Low-cost wearable sensors could increase access to care for people with Parkinson's disease. Researchers and clinical collaborators at the University of Illinois at Urbana-Champaign show in a new study that a new machine learning approach and a baseline of data from healthy older adults improve the accuracy of results from these sensors. I discovered it inThe results were published in a magazine sensor.

Study leader Manuel Enrique said: “This study shows that the expansion of the dataset to include movement data from healthy older adults and its integration with deep learning approaches will help patients with Parkinson's disease for use in future telemedicine sessions. “This study shows that it can help improve the accuracy of detecting differences in motor dysfunction.” Mr. Hernandez is the Carl Professor of Biomedical and Translational Sciences at the University of Illinois College of Medicine.

To monitor symptoms, Parkinson's patients need regular evaluations, which usually require in-person visits with specialists that are time-consuming and have limited availability, Hernandez said.

Telemedicine assessments would improve patient access to care, but are hampered by the lack of quantifiable measurements. For example, a doctor can see a patient's movements, but cannot assess stiffness or muscle tone. Although some progress has been made in the use of wearable sensors to assess athletic performance, cost limits their use.

To address these challenges, the Illinois team focused on how to improve assessments using low-cost wearable sensors.

“Ideally, we would have something that is completely passive, collecting data as a person moves through their daily environment, and using that information to provide guidance on overall motor function and the progression of neurological symptoms.” “We would like to do that. But then we face a big challenge: how do we do it? Parse all the information to make it useful to clinicians,” Hernandez said.

“This led to our strategy to improve machine learning, focus on activities that are useful for assessment, and look at healthy people as a baseline.”

The researchers adopted a revised version of the Movement Disorders Society-sponsored Unified Parkinson's Disease Rating Scale, the gold standard for clinical assessment. MDS-UPDRS outlines specific tasks performed by patients and qualitative observations made by physicians during examinations and organizes them into categories for scoring.

In the study, researchers had patients perform tasks and muscle movements while wearing the sensor to provide data for the categories scored by MDS-UPDRS. They trained a machine learning model using data from both Parkinson's disease patients and healthy older adults.

“Improving machine learning models requires large amounts of data. We hypothesized that healthy people could serve as a basis for predicting potential age-related changes. . We can then build comparative models to understand when significant changes occur, either in terms of motor function or motor impairment,” Hernandez said.

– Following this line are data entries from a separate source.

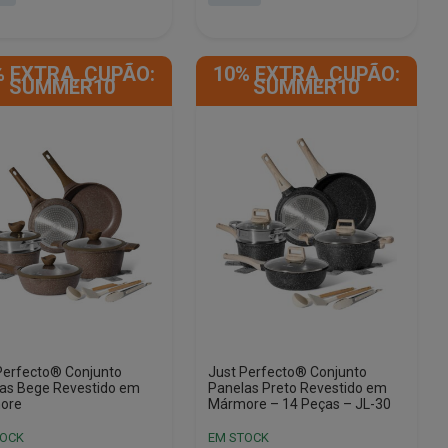
era:
é:
00.
90.
€221.00.
€105.00.
% EXTRA, CUPÃO:
10% EXTRA, CUPÃO:
SUMMER10
SUMMER10
Perfecto® Conjunto
Just Perfecto® Conjunto
as Bege Revestido em
Panelas Preto Revestido em
ore
Mármore – 14 Peças – JL-30
TOCK
EM STOCK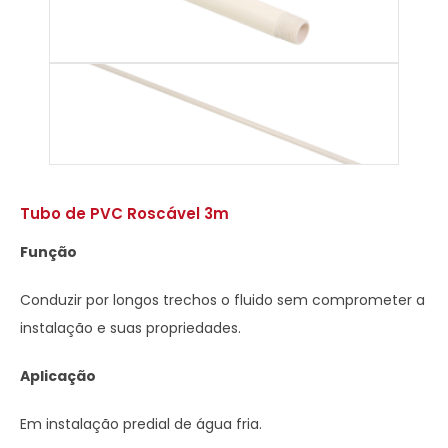
Tubo de PVC Roscável 3m
Função
Conduzir por longos trechos o fluido sem comprometer a
instalação e suas propriedades.
Aplicação
Em instalação predial de água fria.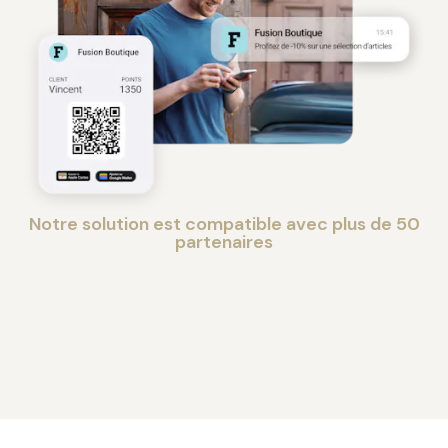
Notre solution est compatible avec plus de 50
partenaires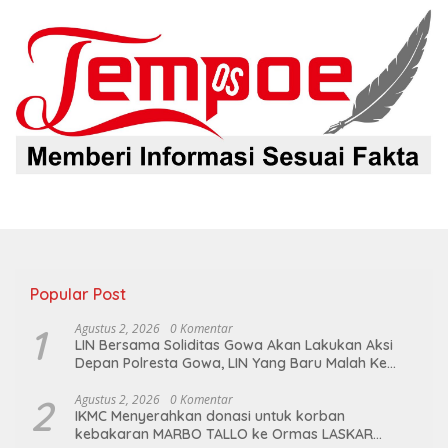
Popular Post
1
Agustus 2, 2026
0 Komentar
LIN Bersama Soliditas Gowa Akan Lakukan Aksi
Depan Polresta Gowa, LIN Yang Baru Malah Ke
Ge’eran Nama Lembaganya Di Catut
2
Agustus 2, 2026
0 Komentar
IKMC Menyerahkan donasi untuk korban
kebakaran MARBO TALLO ke Ormas LASKAR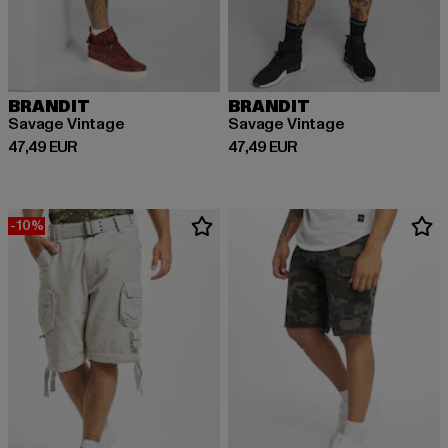
BRANDIT
BRANDIT
Savage Vintage
Savage Vintage
Derzeitiger Preis: 47,49 EUR
Derzeitiger Preis: 47,49 EUR
47,49 EUR
47,49 EUR
-10%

The researchers also used a deep learning technique known as pre-training to make the model more robust, allowing it to better identify important data points and filter out irrelevant data points. With pre-training and the addition of data from healthy older adults, he improved his accuracy in identifying motor impairments in hand-moving tasks by more than 12% over current standard models. Additionally, including data from healthy older adults improved the accuracy of assessing all upper and lower body tasks except toe tapping.

Next, the researchers hope to expand the model by further collaborating with neurologists and clinicians. They aim to identify a small number of additional tasks that can quantitatively measure more information about classic symptoms of Parkinson's disease, such as tremor, while maintaining the low cost and ease of use of the sensor.

“There is a great need to better understand and better quantify the ongoing changes in Parkinson's disease,” Hernandez said.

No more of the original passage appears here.